Operas on stage and screen
Detailed information about this year’s Met movie broadcast season is finally up. There are two venues in Philly, including one I can readily get to in University City. Whoopee!
Oh, and Rigoletto at the Academy of Music was great — they did an especially good job casting the three principals (Chen Reiss wowed us all as Gilda), and the production as a whole had a kind of tight, suspenseful energy to it, even for an audience knowing exactly how it turns out. It’s in some ways a really startling opera: as the program notes reminded us, the censors insisted on changing a fair number of plot points, but it still manages to be really scathing about the corrosive effects of unbridled power on everyone who comes into contact with it.

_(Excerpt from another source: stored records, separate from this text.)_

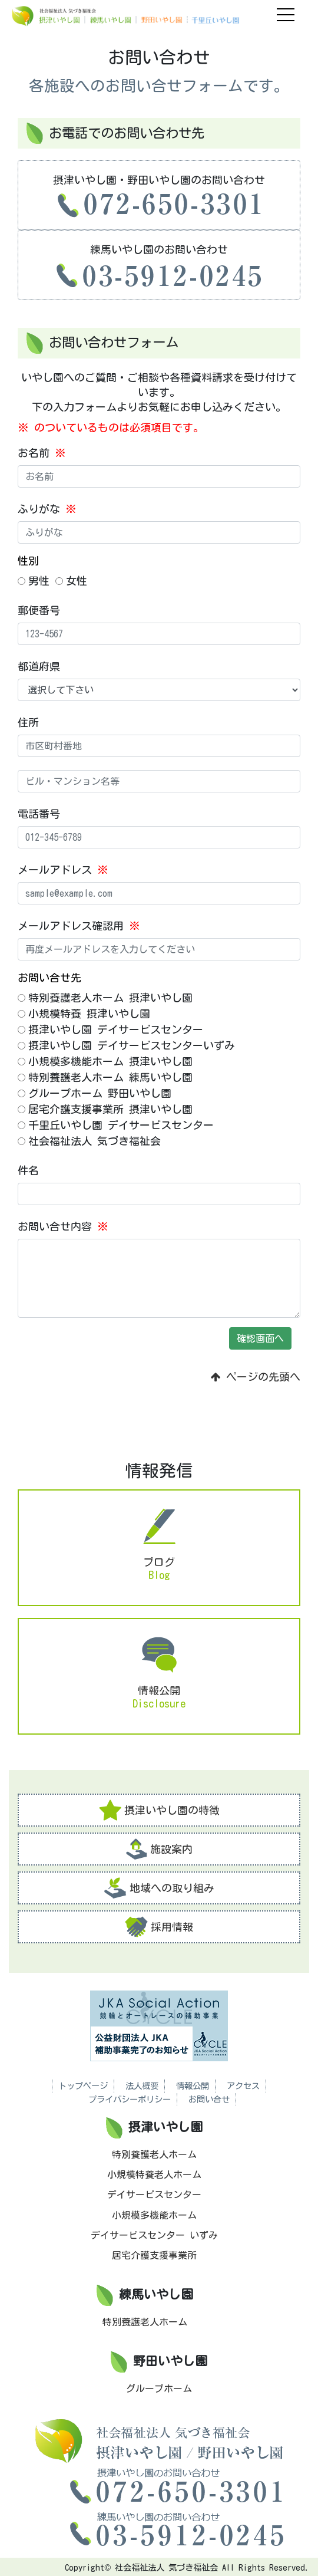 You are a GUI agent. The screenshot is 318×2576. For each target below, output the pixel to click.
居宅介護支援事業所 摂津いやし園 (105, 1109)
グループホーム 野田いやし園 (94, 1093)
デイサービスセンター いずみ (154, 2235)
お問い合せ (209, 2099)
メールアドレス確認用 (79, 925)
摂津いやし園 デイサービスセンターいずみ (126, 1045)
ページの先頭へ (255, 1377)
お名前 (42, 453)
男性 (33, 580)
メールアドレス (63, 869)
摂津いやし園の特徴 (159, 1810)
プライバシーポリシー (129, 2099)
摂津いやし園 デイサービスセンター (110, 1029)
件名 (28, 1170)
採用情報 (159, 1926)
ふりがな (47, 509)
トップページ (83, 2085)
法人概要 (141, 2085)
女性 (71, 580)
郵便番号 (39, 610)
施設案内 (159, 1849)
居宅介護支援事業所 (154, 2255)
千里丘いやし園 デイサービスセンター (116, 1125)
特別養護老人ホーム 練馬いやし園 (105, 1077)
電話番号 (39, 813)
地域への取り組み (159, 1888)
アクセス (243, 2085)
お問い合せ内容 (63, 1226)
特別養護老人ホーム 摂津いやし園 (105, 997)
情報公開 (192, 2085)
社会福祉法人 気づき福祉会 (89, 1141)
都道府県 (39, 666)
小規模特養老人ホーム (154, 2174)
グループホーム (159, 2388)
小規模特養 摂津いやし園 (84, 1013)
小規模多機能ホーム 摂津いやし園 (105, 1061)
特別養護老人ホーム (154, 2154)
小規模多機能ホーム (154, 2215)
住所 (28, 722)
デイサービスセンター (154, 2194) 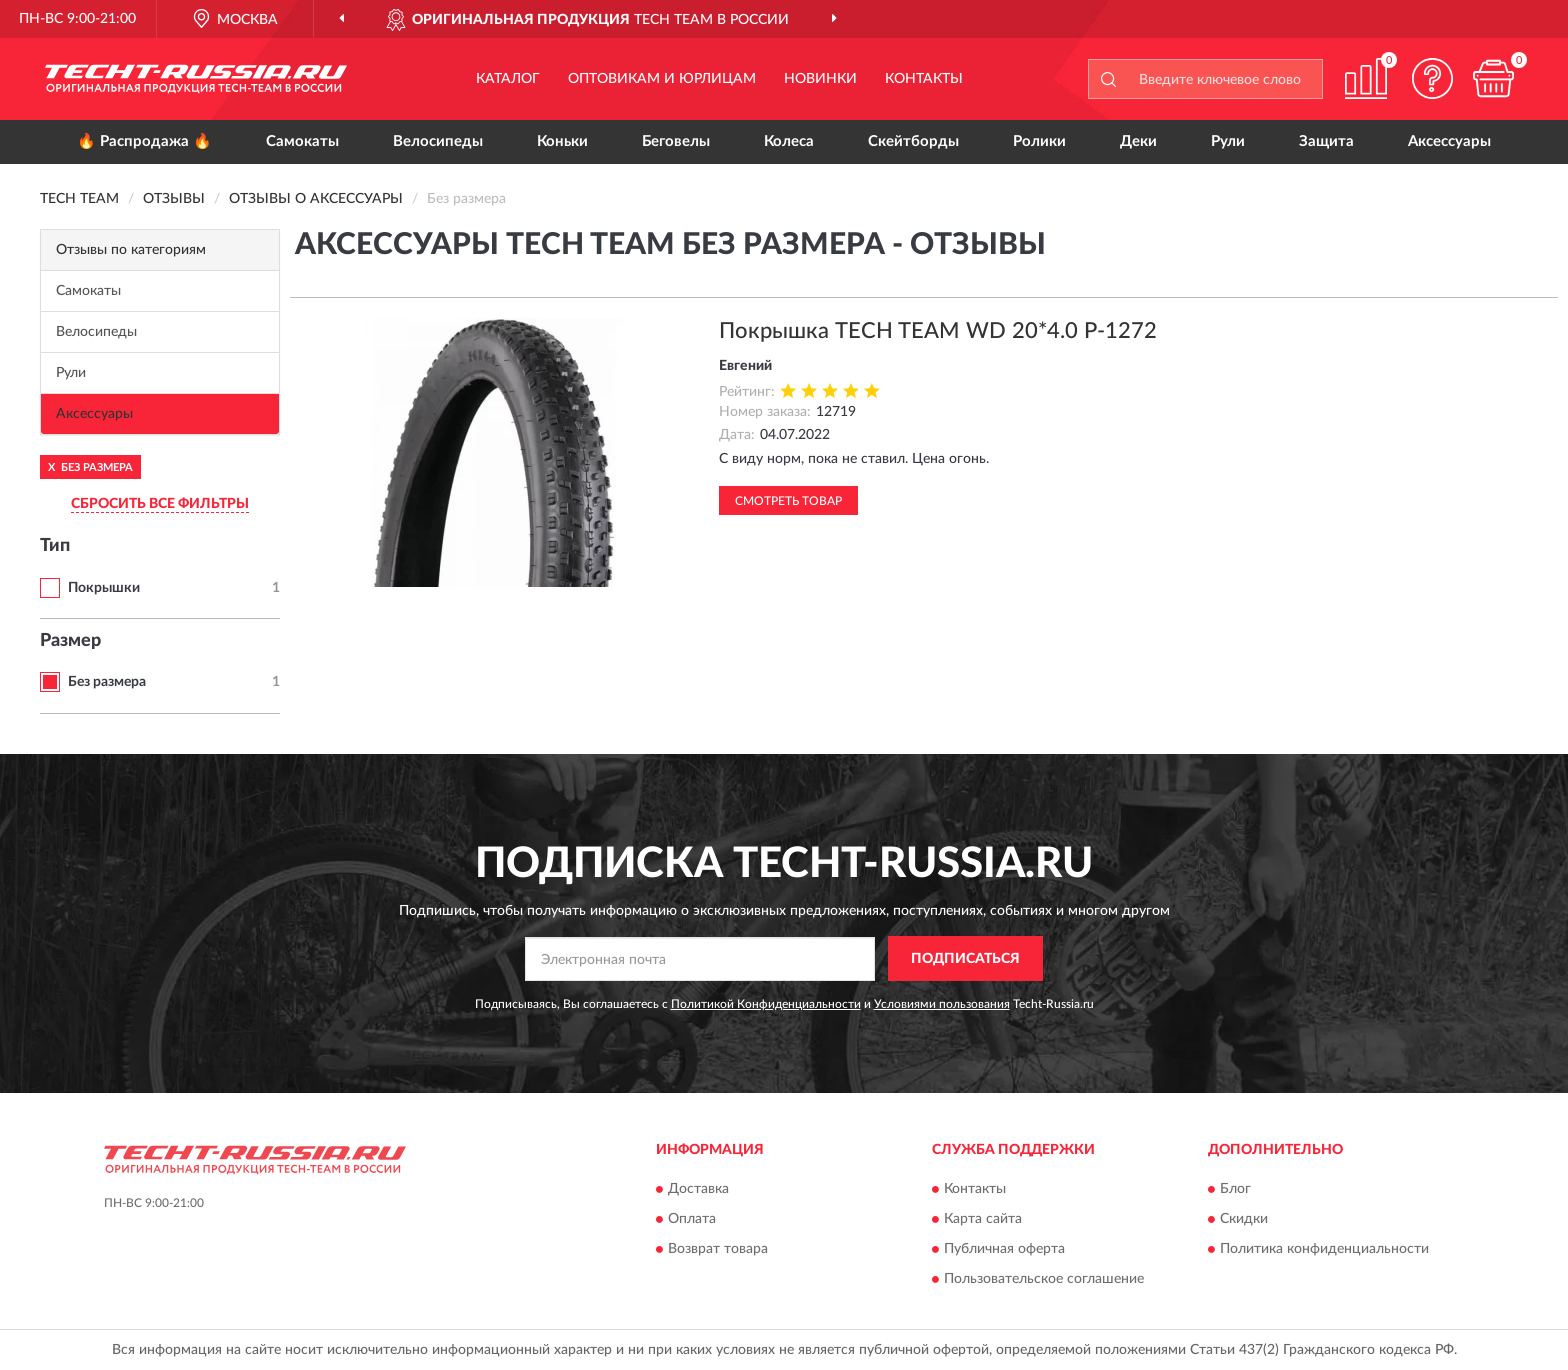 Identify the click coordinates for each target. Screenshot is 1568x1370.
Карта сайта (983, 1219)
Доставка (698, 1189)
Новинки (820, 79)
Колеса (789, 141)
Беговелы (676, 141)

And speaking of stage and screen, I think I’ve settled on the Opera Person’s Movie Guide as my website design project topic. I’m now catching up on a few relevant DVDs; last night’s, in a neat transition from the sublime to the ridiculous, was the Marx Brothers’ A Night at the Opera. I suspect the sentence "You’ll never hear the Anvil Chorus from Il Trovatore quite the same way again" will find its way into my movie guide.
Hurrah for that list finally going up! Now I just have to figure out whether I want to go and see Tristan und Isolde as a live broadcast, which means it starts at 9:30 a.m. — even I’m not sure about the whole Wagner for Breakfast thing…
Opera Person’s Movie Guide sounds like scads of fun. When I taught music appreciation to unappreciative college freshmen, I’d introduce opera by showing clips from popular movies whose soundtrack or scene had some sort of operatic reference. I always caught them with Pretty Woman. At least the girls anyway…
Oh, yes, Pretty Woman is definitely getting a mention — along with Moonstruck, the other “it’s true love if you take your date to the opera and she cries during Act 3” movie.
And “Wagner for Breakfast” creates the weirdest mental pictures: Liebestod with a side of bacon, eggs, pancakes, and syrup!